The resignation followed layoffs announced on Feb. 4 that cut about one-third of the paper's workforce—roughly 300 employees—and shuttered the sports desk, eliminated the photography staff and reduced overseas and metropolitan coverage, staff posts show.
The Washington Post Guild said Lewis's tenure amounted to "the attempted destruction of a great American journalism institution" and demanded that owner Jeff Bezos rescind the layoffs or sell the paper, the union said in a statement.
Records and industry analysis show The Washington Post lost hundreds of thousands of subscribers and about $100 million in revenue in 2024 after editorial changes tied to owner Jeff Bezos, according to staff accounts and media analysis.

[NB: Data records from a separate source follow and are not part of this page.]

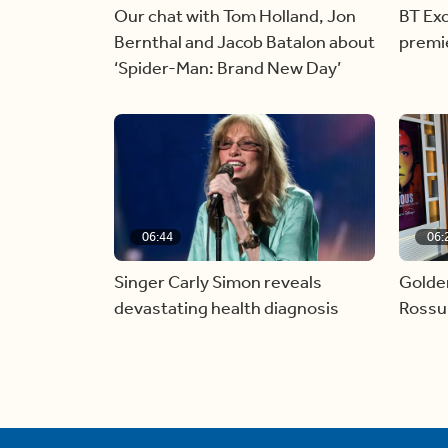
Our chat with Tom Holland, Jon
BT Exc
Bernthal and Jacob Batalon about
premi
‘Spider-Man: Brand New Day’
06:44
06:
Singer Carly Simon reveals
Golde
devastating health diagnosis
Rossu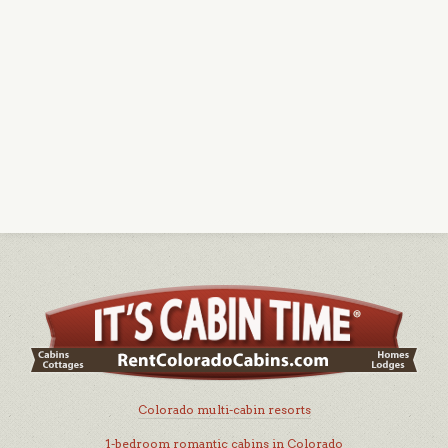
Colorado multi-cabin resorts
1-bedroom romantic cabins in Colorado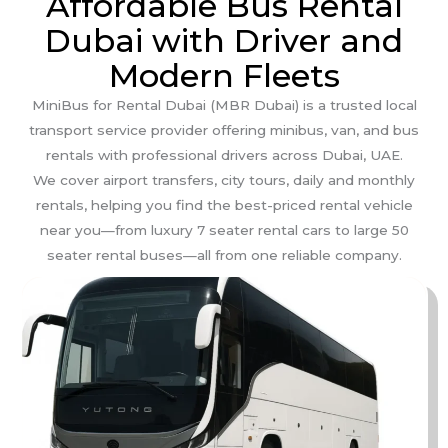
Affordable Bus Rental
Dubai with Driver and
Modern Fleets
MiniBus for Rental Dubai (MBR Dubai) is a trusted local
transport service provider offering minibus, van, and bus
rentals with professional drivers across Dubai, UAE.
We cover airport transfers, city tours, daily and monthly
rentals, helping you find the best-priced rental vehicle
near you—from luxury 7 seater rental cars to large 50
seater rental buses—all from one reliable company.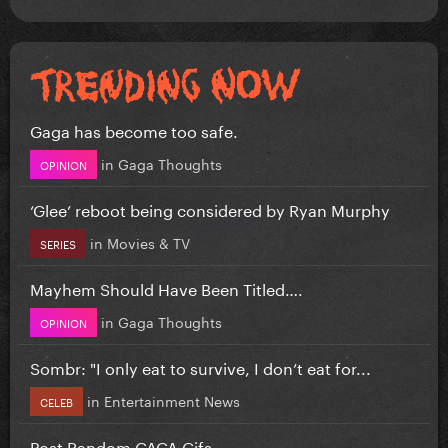
Gaga has become too safe.
in
Gaga Thoughts
OPINION
‘Glee’ reboot being considered by Ryan Murphy
in
Movies & TV
SERIES
Mayhem Should Have Been Titled….
in
Gaga Thoughts
OPINION
Sombr: "I only eat to survive, I don’t eat for...
in
Entertainment News
CELEB
Post Random GAGA Gifs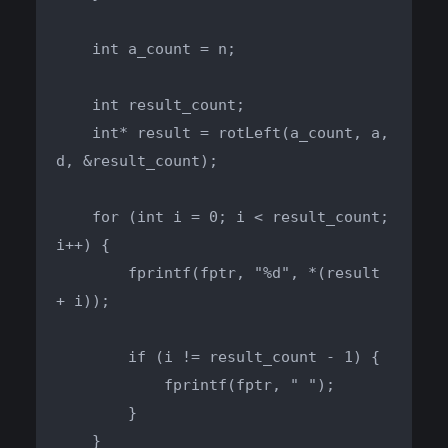
    int a_count = n;

    int result_count;

    int* result = rotLeft(a_count, a, 
d, &result_count);

    for (int i = 0; i < result_count; 
i++) {

        fprintf(fptr, "%d", *(result 
+ i));

        if (i != result_count - 1) {

            fprintf(fptr, " ");

        }

    }
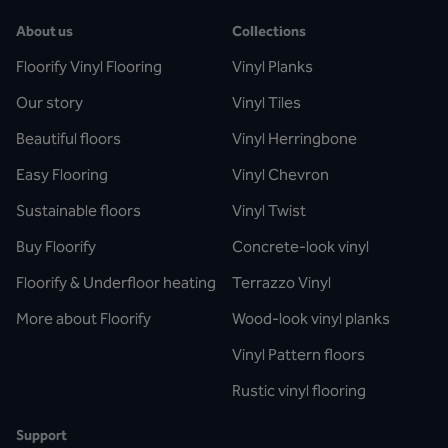
About us
Collections
Floorify Vinyl Flooring
Vinyl Planks
Our story
Vinyl Tiles
Beautiful floors
Vinyl Herringbone
Easy Flooring
Vinyl Chevron
Sustainable floors
Vinyl Twist
Buy Floorify
Concrete-look vinyl
Floorify & Underfloor heating
Terrazzo Vinyl
More about Floorify
Wood-look vinyl planks
Vinyl Pattern floors
Rustic vinyl flooring
Support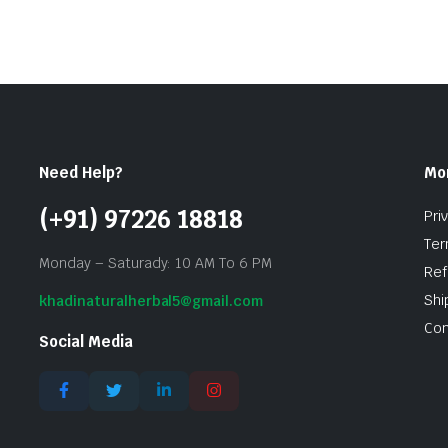
Need Help?
Mo
(+91) 97226 18818
Pri
Ter
Monday – Saturady: 10 AM To 6 PM
Ref
Shi
khadinaturalherbal5@gmail.com
Con
Social Media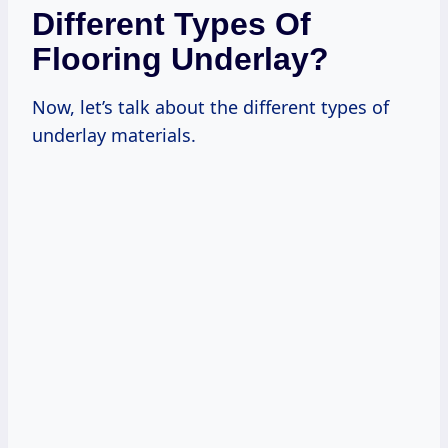
Different Types Of
Flooring Underlay?
Now, let’s talk about the different types of
underlay materials.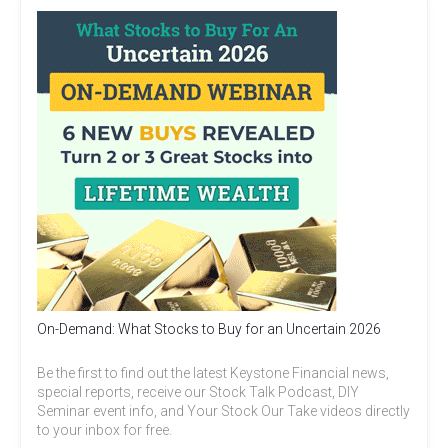
On-Demand: What Stocks to Buy for an Uncertain 2026
Be the first to find out the latest Keystone Financial news,
special reports, receive our Stock Talk Podcast, DIY
Seminar event info, and Your Stock Our Take videos directly
to your inbox for free.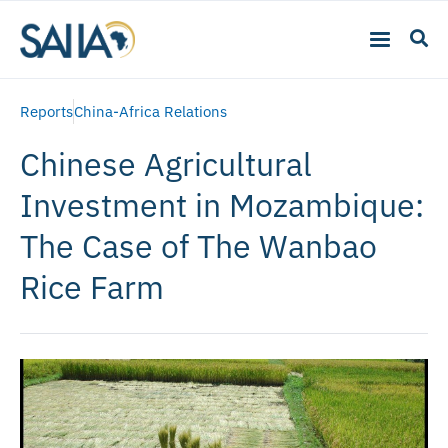
Reports
China-Africa Relations
Chinese Agricultural
Investment in Mozambique:
The Case of The Wanbao
Rice Farm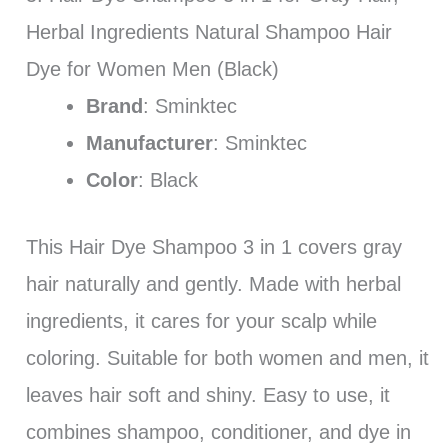
Herbal Ingredients Natural Shampoo Hair
Dye for Women Men (Black)
Brand
: Sminktec
Manufacturer
: Sminktec
Color
: Black
This Hair Dye Shampoo 3 in 1 covers gray
hair naturally and gently. Made with herbal
ingredients, it cares for your scalp while
coloring. Suitable for both women and men, it
leaves hair soft and shiny. Easy to use, it
combines shampoo, conditioner, and dye in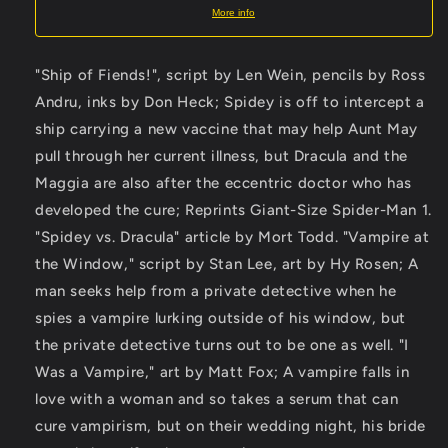
More info
"Ship of Fiends!", script by Len Wein, pencils by Ross
Andru, inks by Don Heck; Spidey is off to intercept a
ship carrying a new vaccine that may help Aunt May
pull through her current illness, but Dracula and the
Maggia are also after the eccentric doctor who has
developed the cure; Reprints Giant-Size Spider-Man 1.
"Spidey vs. Dracula" article by Mort Todd. "Vampire at
the Window," script by Stan Lee, art by Hy Rosen; A
man seeks help from a private detective when he
spies a vampire lurking outside of his window, but
the private detective turns out to be one as well. "I
Was a Vampire," art by Matt Fox; A vampire falls in
love with a woman and so takes a serum that can
cure vampirism, but on their wedding night, his bride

Financial Times reported that newsroom insiders said Jeff Bezos grew angry after Lewis attended Super Bowl–related events during the layoff announcement period, a development those insiders described as accelerating his departure, the Financial Times reported.
Analysis
Center-leaning sources frame Lewis’s exit as managerial failure and institutional decline, emphasizing layoffs, section shutdowns and ethical controversies. They foreground critical voices (the Guild, Martin Baron), use loaded descriptors ("embattled," "troubled tenure") and highlight Lewis’s absence during layoff announcements while giving his and Bezos’s conciliatory statements less prominence.
FAQ
Chief Financial Officer Jeff D'Onofrio was named acting publisher.